Haturkan Persembahan untuk Sang Kala Tiga Bhucari saat Kajeng Kliwon

Author:
Sumber; https://pixabay.com
Kajeng
Kliwon merupakan hari raya Hindu yang dilaksanakan setiap 15 hari sekali berdasarkan
perhitungan kalender Bali. Hari Raya ini merupakan pertemuan antara Tri Wara
yakni Kajeng dengan Pancawara yakni Kliwon. Biasanya umat Hindu merayakannya
dengan melakukan persembahyangan di merajan masing-masing.
I
Gede Sutarya dalam Bangli
Explore Pariwisata Budaya, Agama dan Spiritual
 mengatakan saat
Kajeng Kliwon, umat biasanya mengaturkan tipat dampulan (ketupat besar), tipat
kelanan (tipat yang lebih kecil berjumlah enam buah) dan ada juga yang
mengaturkan tipat gong (ketupat yang bentuknya seperti gong). Semua katupat ini
dilengkapi dengan taluh bakasem (telur asin). “Semua upacara tersebut
dipersembahkan kepada panunggun karang (penjaga pakarangan),” katanya.
Sutarya
juga menuliskan, saat Kajeng kliwon, umat biasanya melakukan upacara bhuta
yadnya. Hal dikarenakan orang Bali percaya jika Kajeng Kliwon merupakan hari
untuk bhuta kala. Dahulu,  saat Kajeng Kliwon biasanya masyarakat
takut ke luar rumah sebab mereka tak jarang menemukan makhluk-makhluk gaib.
“Mereka masih percaya bahwa jika ingin melihat mahluk halus, berjalanlah
malam hari tepat Kajeng Kliwon,” tulisnya.
Selain
itu, sesuai dengan filsafat Hindu di Bali, Kajeng Kliwon memang bermakna waktu
kematian. Kajeng Kliwon adalah perpaduan hari yang berada di pertengahan,
Kajeng berada di tengah dan Kliwon juga berada di tengah. “Tengah merupakan
posisi Dewa Shiwa, yang merupakan dewa pelebur.
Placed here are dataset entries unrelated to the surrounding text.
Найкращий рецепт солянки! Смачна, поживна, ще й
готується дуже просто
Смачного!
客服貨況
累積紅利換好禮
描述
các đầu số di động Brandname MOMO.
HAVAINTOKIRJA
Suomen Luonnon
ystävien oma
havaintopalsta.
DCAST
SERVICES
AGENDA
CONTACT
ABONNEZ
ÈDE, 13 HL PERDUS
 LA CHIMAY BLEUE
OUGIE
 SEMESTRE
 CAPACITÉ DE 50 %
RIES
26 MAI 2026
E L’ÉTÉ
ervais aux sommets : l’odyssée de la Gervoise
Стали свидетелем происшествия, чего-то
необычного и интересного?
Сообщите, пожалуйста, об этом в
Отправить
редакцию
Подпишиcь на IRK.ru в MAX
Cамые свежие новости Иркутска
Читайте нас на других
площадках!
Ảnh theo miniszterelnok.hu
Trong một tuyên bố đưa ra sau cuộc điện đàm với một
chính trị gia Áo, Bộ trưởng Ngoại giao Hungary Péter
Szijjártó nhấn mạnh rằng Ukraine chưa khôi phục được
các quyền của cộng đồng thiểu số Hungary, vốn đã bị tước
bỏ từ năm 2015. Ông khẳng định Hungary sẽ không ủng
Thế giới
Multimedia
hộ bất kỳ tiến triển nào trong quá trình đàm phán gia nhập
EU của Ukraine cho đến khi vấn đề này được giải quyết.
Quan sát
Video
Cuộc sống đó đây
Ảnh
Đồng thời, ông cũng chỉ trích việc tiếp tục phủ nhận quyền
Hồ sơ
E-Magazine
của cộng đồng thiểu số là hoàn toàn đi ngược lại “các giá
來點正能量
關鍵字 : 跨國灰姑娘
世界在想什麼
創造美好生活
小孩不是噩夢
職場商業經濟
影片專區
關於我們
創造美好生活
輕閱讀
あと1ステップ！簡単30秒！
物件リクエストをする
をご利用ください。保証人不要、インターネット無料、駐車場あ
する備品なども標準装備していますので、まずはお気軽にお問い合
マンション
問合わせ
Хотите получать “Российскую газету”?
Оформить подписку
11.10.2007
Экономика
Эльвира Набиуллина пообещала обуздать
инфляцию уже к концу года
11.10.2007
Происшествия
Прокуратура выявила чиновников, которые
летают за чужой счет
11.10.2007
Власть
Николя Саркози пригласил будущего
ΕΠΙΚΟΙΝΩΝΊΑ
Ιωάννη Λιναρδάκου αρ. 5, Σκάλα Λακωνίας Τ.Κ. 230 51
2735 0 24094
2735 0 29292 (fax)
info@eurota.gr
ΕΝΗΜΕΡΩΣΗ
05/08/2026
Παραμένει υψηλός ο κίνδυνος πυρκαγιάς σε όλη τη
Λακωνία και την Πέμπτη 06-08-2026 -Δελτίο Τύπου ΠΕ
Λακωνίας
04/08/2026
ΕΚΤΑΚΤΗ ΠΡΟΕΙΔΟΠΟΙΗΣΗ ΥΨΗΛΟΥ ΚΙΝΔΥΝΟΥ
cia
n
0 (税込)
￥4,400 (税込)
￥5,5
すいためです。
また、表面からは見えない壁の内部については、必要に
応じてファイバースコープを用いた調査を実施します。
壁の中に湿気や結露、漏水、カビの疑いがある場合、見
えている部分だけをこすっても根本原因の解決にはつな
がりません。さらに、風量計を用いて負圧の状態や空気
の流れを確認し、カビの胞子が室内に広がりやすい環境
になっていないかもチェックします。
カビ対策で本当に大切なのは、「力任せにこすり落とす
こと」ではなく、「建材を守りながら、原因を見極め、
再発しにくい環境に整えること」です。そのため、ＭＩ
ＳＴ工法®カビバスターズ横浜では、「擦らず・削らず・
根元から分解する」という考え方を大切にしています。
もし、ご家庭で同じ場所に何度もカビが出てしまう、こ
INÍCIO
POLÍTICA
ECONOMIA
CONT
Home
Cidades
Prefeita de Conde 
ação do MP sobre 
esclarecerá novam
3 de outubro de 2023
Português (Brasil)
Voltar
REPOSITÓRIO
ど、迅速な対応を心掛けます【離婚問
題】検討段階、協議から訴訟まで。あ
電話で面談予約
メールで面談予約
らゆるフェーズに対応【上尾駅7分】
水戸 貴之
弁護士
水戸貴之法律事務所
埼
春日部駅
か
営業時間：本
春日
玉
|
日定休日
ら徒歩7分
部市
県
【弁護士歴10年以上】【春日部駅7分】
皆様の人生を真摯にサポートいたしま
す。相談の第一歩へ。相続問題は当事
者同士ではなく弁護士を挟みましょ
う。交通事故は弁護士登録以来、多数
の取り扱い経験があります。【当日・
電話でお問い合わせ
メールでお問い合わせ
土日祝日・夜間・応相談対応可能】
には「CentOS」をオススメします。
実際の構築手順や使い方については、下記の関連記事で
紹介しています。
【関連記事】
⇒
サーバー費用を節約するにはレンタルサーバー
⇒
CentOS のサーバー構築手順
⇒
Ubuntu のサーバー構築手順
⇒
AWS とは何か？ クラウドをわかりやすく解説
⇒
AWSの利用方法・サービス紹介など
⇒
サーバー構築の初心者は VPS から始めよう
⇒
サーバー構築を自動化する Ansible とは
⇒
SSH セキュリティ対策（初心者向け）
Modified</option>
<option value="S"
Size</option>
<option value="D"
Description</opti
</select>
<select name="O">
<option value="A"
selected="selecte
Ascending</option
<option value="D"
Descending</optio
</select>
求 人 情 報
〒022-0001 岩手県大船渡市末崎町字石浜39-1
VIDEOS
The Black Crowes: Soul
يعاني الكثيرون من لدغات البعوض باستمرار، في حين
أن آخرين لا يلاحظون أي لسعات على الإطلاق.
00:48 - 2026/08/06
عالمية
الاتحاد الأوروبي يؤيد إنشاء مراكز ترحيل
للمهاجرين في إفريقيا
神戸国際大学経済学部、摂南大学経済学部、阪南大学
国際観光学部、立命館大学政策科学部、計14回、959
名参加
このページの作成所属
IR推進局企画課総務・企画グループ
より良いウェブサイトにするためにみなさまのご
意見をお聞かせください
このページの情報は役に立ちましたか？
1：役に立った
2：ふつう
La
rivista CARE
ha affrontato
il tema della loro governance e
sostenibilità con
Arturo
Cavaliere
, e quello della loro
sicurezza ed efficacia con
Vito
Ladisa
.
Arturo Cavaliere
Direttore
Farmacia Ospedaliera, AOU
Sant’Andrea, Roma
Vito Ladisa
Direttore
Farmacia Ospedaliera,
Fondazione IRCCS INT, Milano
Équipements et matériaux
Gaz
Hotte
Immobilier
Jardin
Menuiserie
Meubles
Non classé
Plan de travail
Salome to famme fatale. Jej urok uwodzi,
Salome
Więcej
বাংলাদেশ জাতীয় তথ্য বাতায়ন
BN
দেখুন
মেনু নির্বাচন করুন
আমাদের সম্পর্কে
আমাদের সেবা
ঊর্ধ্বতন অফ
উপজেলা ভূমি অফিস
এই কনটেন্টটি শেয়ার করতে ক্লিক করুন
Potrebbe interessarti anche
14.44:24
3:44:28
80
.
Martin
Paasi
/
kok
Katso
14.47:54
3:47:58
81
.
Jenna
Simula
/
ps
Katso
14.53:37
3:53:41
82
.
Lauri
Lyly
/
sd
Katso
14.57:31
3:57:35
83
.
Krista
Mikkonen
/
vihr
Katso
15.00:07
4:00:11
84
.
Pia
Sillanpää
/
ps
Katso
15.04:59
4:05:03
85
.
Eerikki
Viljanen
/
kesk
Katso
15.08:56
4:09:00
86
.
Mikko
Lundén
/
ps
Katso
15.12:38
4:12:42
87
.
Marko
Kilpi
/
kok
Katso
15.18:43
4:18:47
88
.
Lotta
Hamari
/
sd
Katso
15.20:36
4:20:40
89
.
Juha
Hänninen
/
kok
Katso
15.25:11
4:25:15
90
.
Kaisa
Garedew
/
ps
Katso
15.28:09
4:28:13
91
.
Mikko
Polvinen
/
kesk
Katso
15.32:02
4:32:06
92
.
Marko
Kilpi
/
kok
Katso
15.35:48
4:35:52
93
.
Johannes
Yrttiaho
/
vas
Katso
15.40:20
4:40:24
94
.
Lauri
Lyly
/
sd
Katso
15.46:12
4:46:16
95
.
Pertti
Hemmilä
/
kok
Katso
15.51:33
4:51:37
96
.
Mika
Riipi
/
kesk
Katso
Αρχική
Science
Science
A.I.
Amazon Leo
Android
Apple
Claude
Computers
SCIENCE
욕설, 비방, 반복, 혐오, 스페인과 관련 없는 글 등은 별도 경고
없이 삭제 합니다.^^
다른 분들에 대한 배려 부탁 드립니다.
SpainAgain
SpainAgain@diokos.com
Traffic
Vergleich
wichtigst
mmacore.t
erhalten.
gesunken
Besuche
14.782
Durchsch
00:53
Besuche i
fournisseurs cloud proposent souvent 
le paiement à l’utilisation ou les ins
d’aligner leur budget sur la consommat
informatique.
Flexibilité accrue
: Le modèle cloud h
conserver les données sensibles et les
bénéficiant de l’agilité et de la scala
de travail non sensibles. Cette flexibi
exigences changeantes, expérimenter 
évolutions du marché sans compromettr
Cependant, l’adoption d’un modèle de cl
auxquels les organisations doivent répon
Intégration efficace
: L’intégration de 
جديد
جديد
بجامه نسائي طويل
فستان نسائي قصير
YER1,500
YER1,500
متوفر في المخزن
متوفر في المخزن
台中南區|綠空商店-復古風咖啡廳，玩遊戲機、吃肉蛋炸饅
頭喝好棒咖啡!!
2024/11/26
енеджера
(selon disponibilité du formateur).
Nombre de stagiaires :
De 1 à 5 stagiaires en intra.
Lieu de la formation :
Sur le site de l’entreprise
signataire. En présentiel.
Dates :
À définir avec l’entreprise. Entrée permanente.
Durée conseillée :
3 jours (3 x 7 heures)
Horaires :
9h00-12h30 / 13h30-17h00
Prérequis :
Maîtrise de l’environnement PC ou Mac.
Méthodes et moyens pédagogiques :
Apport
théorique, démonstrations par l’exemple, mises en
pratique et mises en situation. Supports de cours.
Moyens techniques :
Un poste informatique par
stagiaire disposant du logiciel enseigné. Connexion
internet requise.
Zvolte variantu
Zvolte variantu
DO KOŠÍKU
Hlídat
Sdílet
Sakti dari dewa ini adalah Dewi
Durga yang merupakan dewi kematian. Jadi, posisi tengah adalah posisi kematian
menurut kepercayaan Hindu di Bali. Sebab, kematian, menurut umat Hindu,
bukanlah akhir tetapi tengah perjalanan menuju kehidupan yang lain,” imbuhnya.
Menurut
Sutarya, saat inilah para bhuta kala akan mengganggu, menarik sang roh untuk
lahir kembali bahkan bisa menariknya lebih bawah daripada itu. Karena itu, umat
diajarkan untuk waspada saat hari-hari seperti ini.
Dosen
Fakultas Teknik Jurusan Teknik Arsitektur Unwar, I Wayan Runa dalam artikelnya Pengaruh Budaya (Agenda Kegiatan)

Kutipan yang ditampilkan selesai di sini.